**Task objective:** Repeat every line below exactly as it reads.

**Data to examine:**
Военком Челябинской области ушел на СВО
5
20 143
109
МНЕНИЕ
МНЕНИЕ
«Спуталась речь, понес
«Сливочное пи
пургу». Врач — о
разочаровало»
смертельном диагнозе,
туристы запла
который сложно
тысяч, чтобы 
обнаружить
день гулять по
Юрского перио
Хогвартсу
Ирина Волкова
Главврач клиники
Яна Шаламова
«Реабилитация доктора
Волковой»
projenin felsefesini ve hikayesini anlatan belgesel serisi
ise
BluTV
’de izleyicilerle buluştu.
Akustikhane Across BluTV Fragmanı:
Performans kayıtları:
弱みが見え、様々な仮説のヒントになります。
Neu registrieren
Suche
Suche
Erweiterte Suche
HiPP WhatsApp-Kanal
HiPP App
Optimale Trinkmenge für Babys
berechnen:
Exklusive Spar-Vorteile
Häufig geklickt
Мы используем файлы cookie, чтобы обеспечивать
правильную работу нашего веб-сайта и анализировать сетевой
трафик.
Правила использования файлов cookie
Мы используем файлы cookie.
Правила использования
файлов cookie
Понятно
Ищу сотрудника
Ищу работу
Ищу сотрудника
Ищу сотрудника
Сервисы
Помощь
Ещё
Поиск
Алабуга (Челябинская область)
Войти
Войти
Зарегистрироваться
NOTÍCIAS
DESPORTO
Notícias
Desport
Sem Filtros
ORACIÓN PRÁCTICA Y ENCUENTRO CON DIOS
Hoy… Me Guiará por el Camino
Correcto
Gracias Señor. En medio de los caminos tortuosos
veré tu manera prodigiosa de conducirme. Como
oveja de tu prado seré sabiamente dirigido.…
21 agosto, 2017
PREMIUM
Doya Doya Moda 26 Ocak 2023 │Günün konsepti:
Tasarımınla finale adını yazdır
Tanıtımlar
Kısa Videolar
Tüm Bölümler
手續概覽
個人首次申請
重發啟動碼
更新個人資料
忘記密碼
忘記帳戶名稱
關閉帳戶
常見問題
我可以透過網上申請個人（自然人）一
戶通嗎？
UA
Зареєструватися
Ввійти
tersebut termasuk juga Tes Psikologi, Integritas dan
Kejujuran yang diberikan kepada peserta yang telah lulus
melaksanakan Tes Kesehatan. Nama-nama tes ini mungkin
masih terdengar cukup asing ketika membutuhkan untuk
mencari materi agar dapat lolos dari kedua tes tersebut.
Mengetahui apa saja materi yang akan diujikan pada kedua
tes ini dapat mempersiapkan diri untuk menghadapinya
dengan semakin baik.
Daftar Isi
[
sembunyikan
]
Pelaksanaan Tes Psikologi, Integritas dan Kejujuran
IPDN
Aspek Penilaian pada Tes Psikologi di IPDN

**Exercise response:**
Военком Челябинской области ушел на СВО
5
20 143
109
МНЕНИЕ
МНЕНИЕ
«Спуталась речь, понес
«Сливочное пи
пургу». Врач — о
разочаровало»
смертельном диагнозе,
туристы запла
который сложно
тысяч, чтобы 
обнаружить
день гулять по
Юрского перио
Хогвартсу
Ирина Волкова
Главврач клиники
Яна Шаламова
«Реабилитация доктора
Волковой»
projenin felsefesini ve hikayesini anlatan belgesel serisi
ise
BluTV
’de izleyicilerle buluştu.
Akustikhane Across BluTV Fragmanı:
Performans kayıtları:
弱みが見え、様々な仮説のヒントになります。
Neu registrieren
Suche
Suche
Erweiterte Suche
HiPP WhatsApp-Kanal
HiPP App
Optimale Trinkmenge für Babys
berechnen:
Exklusive Spar-Vorteile
Häufig geklickt
Мы используем файлы cookie, чтобы обеспечивать
правильную работу нашего веб-сайта и анализировать сетевой
трафик.
Правила использования файлов cookie
Мы используем файлы cookie.
Правила использования
файлов cookie
Понятно
Ищу сотрудника
Ищу работу
Ищу сотрудника
Ищу сотрудника
Сервисы
Помощь
Ещё
Поиск
Алабуга (Челябинская область)
Войти
Войти
Зарегистрироваться
NOTÍCIAS
DESPORTO
Notícias
Desport
Sem Filtros
ORACIÓN PRÁCTICA Y ENCUENTRO CON DIOS
Hoy… Me Guiará por el Camino
Correcto
Gracias Señor. En medio de los caminos tortuosos
veré tu manera prodigiosa de conducirme. Como
oveja de tu prado seré sabiamente dirigido.…
21 agosto, 2017
PREMIUM
Doya Doya Moda 26 Ocak 2023 │Günün konsepti:
Tasarımınla finale adını yazdır
Tanıtımlar
Kısa Videolar
Tüm Bölümler
手續概覽
個人首次申請
重發啟動碼
更新個人資料
忘記密碼
忘記帳戶名稱
關閉帳戶
常見問題
我可以透過網上申請個人（自然人）一
戶通嗎？
UA
Зареєструватися
Ввійти
tersebut termasuk juga Tes Psikologi, Integritas dan
Kejujuran yang diberikan kepada peserta yang telah lulus
melaksanakan Tes Kesehatan. Nama-nama tes ini mungkin
masih terdengar cukup asing ketika membutuhkan untuk
mencari materi agar dapat lolos dari kedua tes tersebut.
Mengetahui apa saja materi yang akan diujikan pada kedua
tes ini dapat mempersiapkan diri untuk menghadapinya
dengan semakin baik.
Daftar Isi
[
sembunyikan
]
Pelaksanaan Tes Psikologi, Integritas dan Kejujuran
IPDN
Aspek Penilaian pada Tes Psikologi di IPDN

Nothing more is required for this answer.